# Generate Random Cognates

At times you may want to compare how well an algorithms performs against a completely random algorithm for cognate cluster annotation. Here's how you do it. We use the ```random_cognates``` function which assigns words to random cognate sets and check how well these random cognates correspond to our gold standard. We use the ```bcubes``` function which computes B-Cubed F-Scores for the purpose of evaluation to check the accuracy of our random cognate judgments.

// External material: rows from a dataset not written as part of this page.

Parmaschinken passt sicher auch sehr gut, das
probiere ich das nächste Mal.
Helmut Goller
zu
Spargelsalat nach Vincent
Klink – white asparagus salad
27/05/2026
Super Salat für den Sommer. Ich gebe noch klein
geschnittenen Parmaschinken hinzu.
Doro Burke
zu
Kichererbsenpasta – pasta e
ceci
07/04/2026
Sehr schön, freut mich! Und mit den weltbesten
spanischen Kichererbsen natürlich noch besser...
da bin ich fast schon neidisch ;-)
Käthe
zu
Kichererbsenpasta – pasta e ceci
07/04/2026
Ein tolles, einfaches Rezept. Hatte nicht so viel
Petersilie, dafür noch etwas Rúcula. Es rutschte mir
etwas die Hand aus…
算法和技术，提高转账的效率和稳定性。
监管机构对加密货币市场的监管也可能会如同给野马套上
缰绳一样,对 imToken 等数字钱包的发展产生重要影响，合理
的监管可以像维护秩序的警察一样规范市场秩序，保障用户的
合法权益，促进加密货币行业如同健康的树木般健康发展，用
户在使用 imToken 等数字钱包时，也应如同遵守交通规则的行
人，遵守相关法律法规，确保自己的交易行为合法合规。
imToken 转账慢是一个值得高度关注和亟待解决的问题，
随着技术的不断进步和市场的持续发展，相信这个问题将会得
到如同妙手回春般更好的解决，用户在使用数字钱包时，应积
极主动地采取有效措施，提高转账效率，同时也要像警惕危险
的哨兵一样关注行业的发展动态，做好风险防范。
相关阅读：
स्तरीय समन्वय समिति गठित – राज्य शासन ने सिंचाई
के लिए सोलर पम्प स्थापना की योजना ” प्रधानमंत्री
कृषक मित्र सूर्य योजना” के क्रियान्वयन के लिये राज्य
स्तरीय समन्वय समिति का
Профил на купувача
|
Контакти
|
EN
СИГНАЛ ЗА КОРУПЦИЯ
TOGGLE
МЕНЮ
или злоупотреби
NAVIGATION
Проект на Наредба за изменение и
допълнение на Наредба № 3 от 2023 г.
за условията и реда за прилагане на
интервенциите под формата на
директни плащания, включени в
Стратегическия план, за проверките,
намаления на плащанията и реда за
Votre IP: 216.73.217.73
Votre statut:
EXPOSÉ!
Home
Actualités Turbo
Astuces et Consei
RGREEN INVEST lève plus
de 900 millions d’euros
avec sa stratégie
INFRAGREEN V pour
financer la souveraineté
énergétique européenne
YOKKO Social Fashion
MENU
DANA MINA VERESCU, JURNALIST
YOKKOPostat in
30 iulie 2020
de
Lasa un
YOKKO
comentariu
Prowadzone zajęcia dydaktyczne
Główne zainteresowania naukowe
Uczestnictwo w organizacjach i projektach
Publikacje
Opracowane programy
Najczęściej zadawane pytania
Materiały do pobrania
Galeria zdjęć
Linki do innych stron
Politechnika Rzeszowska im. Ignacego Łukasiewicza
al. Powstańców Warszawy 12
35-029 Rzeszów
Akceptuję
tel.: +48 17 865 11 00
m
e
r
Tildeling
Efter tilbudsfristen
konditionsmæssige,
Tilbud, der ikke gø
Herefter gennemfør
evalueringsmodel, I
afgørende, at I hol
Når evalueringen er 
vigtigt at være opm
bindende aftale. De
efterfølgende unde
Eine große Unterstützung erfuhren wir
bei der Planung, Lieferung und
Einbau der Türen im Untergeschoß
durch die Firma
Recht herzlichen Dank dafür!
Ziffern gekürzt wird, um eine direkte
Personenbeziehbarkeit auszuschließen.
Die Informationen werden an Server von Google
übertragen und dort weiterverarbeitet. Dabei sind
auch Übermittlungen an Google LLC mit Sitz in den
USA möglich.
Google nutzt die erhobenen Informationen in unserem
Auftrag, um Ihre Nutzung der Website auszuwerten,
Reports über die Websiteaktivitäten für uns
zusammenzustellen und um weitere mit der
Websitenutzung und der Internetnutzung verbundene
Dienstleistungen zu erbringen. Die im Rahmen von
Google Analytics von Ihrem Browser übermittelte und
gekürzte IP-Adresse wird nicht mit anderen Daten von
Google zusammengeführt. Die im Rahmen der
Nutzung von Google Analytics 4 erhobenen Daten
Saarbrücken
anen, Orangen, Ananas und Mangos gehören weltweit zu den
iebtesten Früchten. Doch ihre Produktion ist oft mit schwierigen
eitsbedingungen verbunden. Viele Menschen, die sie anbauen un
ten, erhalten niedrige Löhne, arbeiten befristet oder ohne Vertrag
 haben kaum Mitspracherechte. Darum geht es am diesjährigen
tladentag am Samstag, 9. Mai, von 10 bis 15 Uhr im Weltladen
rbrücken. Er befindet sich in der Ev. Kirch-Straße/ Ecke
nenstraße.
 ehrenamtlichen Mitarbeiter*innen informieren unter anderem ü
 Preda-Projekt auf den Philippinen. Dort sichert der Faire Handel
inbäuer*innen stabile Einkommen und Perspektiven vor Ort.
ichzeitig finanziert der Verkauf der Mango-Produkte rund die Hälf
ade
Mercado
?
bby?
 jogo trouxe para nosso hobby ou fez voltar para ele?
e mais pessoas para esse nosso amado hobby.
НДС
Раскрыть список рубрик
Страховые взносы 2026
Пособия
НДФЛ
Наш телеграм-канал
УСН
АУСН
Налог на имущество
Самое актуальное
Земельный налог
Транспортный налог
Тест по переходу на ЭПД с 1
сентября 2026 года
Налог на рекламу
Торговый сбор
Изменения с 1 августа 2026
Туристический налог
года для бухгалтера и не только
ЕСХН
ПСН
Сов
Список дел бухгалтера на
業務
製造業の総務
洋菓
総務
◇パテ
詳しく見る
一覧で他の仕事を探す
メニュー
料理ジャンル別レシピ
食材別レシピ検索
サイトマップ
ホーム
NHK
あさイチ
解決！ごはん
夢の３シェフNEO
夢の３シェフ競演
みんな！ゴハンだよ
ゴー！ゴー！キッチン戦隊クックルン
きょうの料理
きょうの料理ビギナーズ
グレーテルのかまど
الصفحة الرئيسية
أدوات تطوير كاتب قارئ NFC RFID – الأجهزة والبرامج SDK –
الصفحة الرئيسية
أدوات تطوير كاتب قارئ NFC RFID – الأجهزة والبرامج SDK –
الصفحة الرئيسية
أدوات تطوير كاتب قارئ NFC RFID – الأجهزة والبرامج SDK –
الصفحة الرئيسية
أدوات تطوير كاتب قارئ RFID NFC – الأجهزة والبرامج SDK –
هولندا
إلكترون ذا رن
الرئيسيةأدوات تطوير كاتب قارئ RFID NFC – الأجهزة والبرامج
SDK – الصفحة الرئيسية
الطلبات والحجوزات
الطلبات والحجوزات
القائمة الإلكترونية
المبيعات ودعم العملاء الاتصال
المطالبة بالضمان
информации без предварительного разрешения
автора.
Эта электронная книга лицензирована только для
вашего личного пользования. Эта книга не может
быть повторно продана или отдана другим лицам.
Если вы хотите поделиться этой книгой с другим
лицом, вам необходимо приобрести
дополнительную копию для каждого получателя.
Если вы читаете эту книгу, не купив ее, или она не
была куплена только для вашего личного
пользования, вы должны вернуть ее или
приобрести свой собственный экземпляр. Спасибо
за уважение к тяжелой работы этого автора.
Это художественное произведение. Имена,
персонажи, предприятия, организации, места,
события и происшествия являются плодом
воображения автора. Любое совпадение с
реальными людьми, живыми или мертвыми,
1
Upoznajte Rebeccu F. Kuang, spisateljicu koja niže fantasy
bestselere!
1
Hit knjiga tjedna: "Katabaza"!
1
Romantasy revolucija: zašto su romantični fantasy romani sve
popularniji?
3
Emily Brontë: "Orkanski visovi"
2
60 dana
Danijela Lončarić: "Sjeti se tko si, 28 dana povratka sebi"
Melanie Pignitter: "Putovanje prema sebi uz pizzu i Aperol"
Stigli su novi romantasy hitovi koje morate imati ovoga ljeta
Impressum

First, we import the relevant functions (we also import ```test_data``` to have access to LingPy's test data.

In [1]:
from lingpy import *
from lingpy.tests.util import test_data
from lingpy.evaluate.acd import random_cognates, bcubes

Now we test on Kessler's (2001) dataset, which has a lot of unrelated languages and therefore large amounts of unrelated words.

In [4]:
wl = Wordlist(test_data("KSL.qlc"))
for i in range(10):
    random_cognates(wl, ref='T_'+str(i))
    p, r, f = bcubes(wl, 'cogid', 'T_'+str(i))
    print('{0:2}:\t{1:.2f}\t{2:.2f}\t{3:.2f}'.format(i+1, p, r, f))

 1:	0.38	0.91	0.53
 2:	0.37	0.92	0.53
 3:	0.37	0.91	0.53
 4:	0.36	0.93	0.52
 5:	0.39	0.91	0.54
 6:	0.38	0.91	0.53
 7:	0.38	0.91	0.53
 8:	0.38	0.91	0.53
 9:	0.37	0.91	0.53
10:	0.37	0.91	0.53


Now we repeat this analysis but this time using a data set with more cognates, namely our Chinese test set (```phybo.qlc```).

In [3]:
wl = Wordlist(test_data("phybo.qlc"))
for i in range(10):
    random_cognates(wl, ref='T_'+str(i))
    p, r, f = bcubes(wl, 'cogid', 'T_'+str(i))
    print('{0:2}:\t{1:.2f}\t{2:.2f}\t{3:.2f}'.format(i+1, p, r, f))

 1:	0.36	0.27	0.31
 2:	0.44	0.26	0.33
 3:	0.37	0.26	0.31
 4:	0.42	0.25	0.31
 5:	0.40	0.25	0.31
 6:	0.40	0.23	0.30
 7:	0.39	0.27	0.32
 8:	0.38	0.29	0.33
 9:	0.42	0.26	0.32
10:	0.40	0.25	0.31


What we can see, and what is interesting in this context is that we achieve rather high scores on the Kessler dataset, while our scores on the other dataset are rather low. This is surely related to the number of concepts in the data as well as the number of languages, but also the overall "cognate density".